#### Work item
Below are the records; pull every line that includes "mentre".

#### Given data
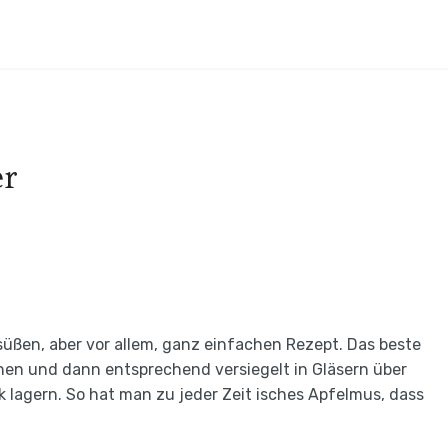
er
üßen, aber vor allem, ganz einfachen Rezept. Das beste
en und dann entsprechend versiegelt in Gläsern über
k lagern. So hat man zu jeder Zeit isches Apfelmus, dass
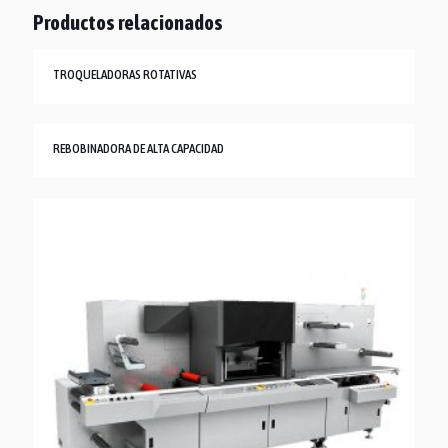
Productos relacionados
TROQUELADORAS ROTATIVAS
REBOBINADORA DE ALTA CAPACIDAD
---
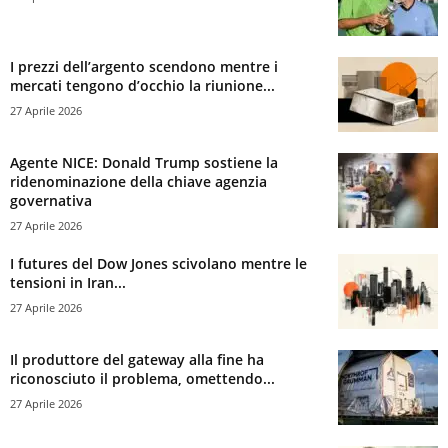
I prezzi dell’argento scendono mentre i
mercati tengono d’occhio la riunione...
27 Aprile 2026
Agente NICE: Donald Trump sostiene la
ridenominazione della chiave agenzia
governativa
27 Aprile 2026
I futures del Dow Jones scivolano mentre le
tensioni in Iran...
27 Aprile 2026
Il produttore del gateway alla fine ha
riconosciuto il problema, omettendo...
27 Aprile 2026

#### Answer to this problem
I prezzi dell’argento scendono mentre i
I futures del Dow Jones scivolano mentre le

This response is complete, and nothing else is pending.